Gem treatment impact matrix. Heat treatment of corundum is accepted with an unheated premium. Minor oiling of emerald is accepted. Lead glass filling of ruby and polymer impregnation of jade are the most commercially problematic treatments, severe discounts and must be disclosed. Source: GIA; AGTA; AGL; CIBJO; Wise (2016).

The specific problems with lead glass-filled ruby:

Physical fragility: The lead glass has a different thermal expansion coefficient from corundum. Exposure to jeweller's torches during setting or repair causes the glass to expand at a different rate from the ruby, cracking the stone from within. Acid cleaning (common in jewellery workshops) dissolves lead glass. Ultrasonic cleaning can dislodge glass from fractures.

Commercial fraud: A stone that is 30-50% glass by volume is not a ruby in any meaningful commercial sense. The ruby material is low-quality corundum that could not be sold as a gem in its natural state. The glass filling makes it appear to be a commercial-quality ruby. The price difference between a genuine commercial ruby and a glass-filled corundum fragment can be a factor of 30.

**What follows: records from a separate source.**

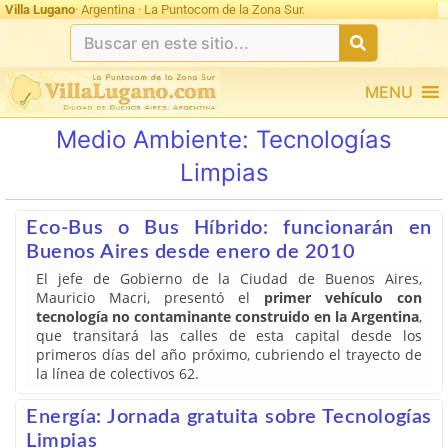
Villa Lugano
· Argentina · La Puntocom de la Zona Sur.
MENU
Medio Ambiente:
Tecnologías
Limpias
Eco-Bus o Bus Híbrido: funcionarán en
Buenos Aires desde enero de 2010
El jefe de Gobierno de la Ciudad de Buenos Aires,
Mauricio Macri, presentó el
primer vehículo con
tecnología no contaminante construido en la Argentina
,
que transitará las calles de esta capital desde los
primeros días del año próximo, cubriendo el trayecto de
la línea de colectivos 62.
Energía: Jornada gratuita sobre Tecnologías
Limpias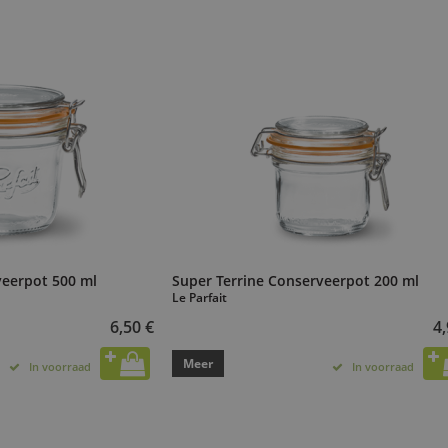
veerpot 500 ml
Super Terrine Conserveerpot 200 ml
Le Parfait
6,50 €
4,
Meer
In voorraad
In voorraad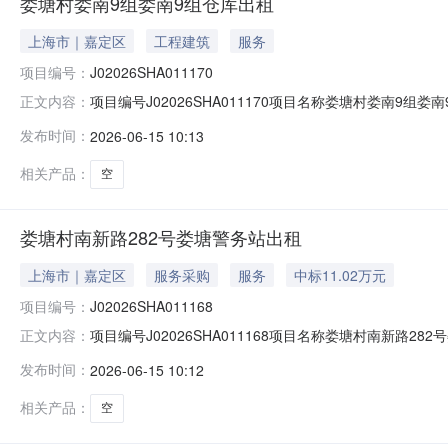
娄塘村娄南9组娄南9组仓库出租
上海市｜嘉定区
工程建筑
服务
项目编号：
J02026SHA011170
项目编号J02026SHA011170项目名称娄塘村娄南9
正文内容：
承租候选人刘运剑公示时间20260615至20260617如
发布时间：
2026-06-15 10:13
系地址（上海市云岭东路689号1号楼）。反映情况须实
相关产品：
空
娄塘村南新路282号娄塘警务站出租
上海市｜嘉定区
服务采购
服务
中标11.02万元
项目编号：
J02026SHA011168
项目编号J02026SHA011168项目名称娄塘村南新路2
正文内容：
承租候选人上海弘盛信息科技有限公司公示时间2026061
发布时间：
2026-06-15 10:12
62657272-124）；联系地址（上海市云岭东路68
相关产品：
空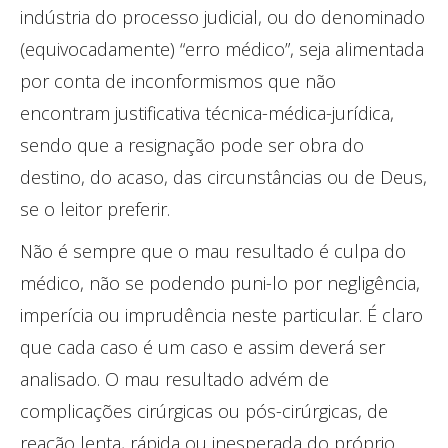
indústria do processo judicial, ou do denominado
(equivocadamente) “erro médico”, seja alimentada
por conta de inconformismos que não
encontram justificativa técnica-médica-jurídica,
sendo que a resignação pode ser obra do
destino, do acaso, das circunstâncias ou de Deus,
se o leitor preferir.
Não é sempre que o mau resultado é culpa do
médico, não se podendo puni-lo por negligência,
imperícia ou imprudência neste particular. É claro
que cada caso é um caso e assim deverá ser
analisado. O mau resultado advém de
complicações cirúrgicas ou pós-cirúrgicas, de
reação lenta, rápida ou inesperada do próprio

Detection: GIA identifies lead glass filling with standard gemological equipment: the filled fractures show a blue or orange iridescence flash under fibre-optic light (a "flash effect"), surface tension differences at fracture edges, and lead detection by LA-ICP-MS. Any certified gemologist with a loupe and fibre-optic light can identify glass-filled ruby in minutes if they know what to look for (GIA; Nassau, 1980; Wise, 2016).

Polymer impregnation of jade

B jade (polymer-impregnated jadeite) was discussed in detail in the jade section. Summary: bleached porous jadeite is impregnated with a colourless polymer resin that fills the micro-fractures left by bleaching. The polymer fills the porous structure, improving transparency and surface polish. The polymer degrades over years, causing yellowing, cracking, and surface deterioration. GIA detects B jade by FTIR spectroscopy. Any jadeite purchased at A jade prices must have a current GIA or major laboratory certificate confirming A jade (natural, no polymer) status (GIA Jade Research; Wise, 2016).

Irradiation

Irradiation treatment creates or enhances colour centres in gem materials by exposing them to nuclear radiation (gamma rays, neutrons, or electrons). Commercial uses: colourless topaz irradiated to blue (the most commercially significant); some tourmaline irradiated to deepen or shift colour; some diamonds irradiated (HPHT + irradiation for colour change). For blue topaz, the irradiation is universally accepted and constitutes the standard commercial product. For coloured tourmaline, irradiation must be disclosed and may cause colour instability in some varieties. GIA and AGTA detect and disclose irradiation (AGTA treatment codes; GIA; Nassau, 1980).

Surface coatings

Surface coatings apply a thin film of a different material to the gem surface to change its apparent colour or add special effects. "Mystic topaz" is the most common commercial coating: a thin-film interference coating applied to colourless topaz produces rainbow iridescence. The coating is extremely fragile: it scratches from normal jewellery wear and cannot be repaired without stripping and recoating. Coated gems have no investment value and limited durability as jewellery. GIA identifies surface coatings under magnification (distinctive surface patterns and colour distribution inconsistent with body colour). AGTA requires disclosure of coatings (GIA; AGTA; Wise, 2016).

Frequently asked questions

How do I protect myself from undisclosed gem treatments?

Three practices together provide effective protection: (1) Buy only with a current GIA, AGL, Gübelin, or SSEF certificate for any purchase above USD 500. These laboratories reliably detect and disclose all commercially significant treatments. (2) Ask specifically about treatments before committing to any purchase, even without a certificate, a reputable dealer will disclose known treatments. A dealer who refuses to discuss treatment status is a warning sign. (3) Understand the treatment baseline for the specific gem you are buying: for ruby, assume heated unless specifically stated unheated on a certificate; for emerald, assume oiled unless certified with "no indications"; for jadeite, assume polymer unless certified A jade. Default assumptions in favour of treatment protect you from assuming the best without evidence.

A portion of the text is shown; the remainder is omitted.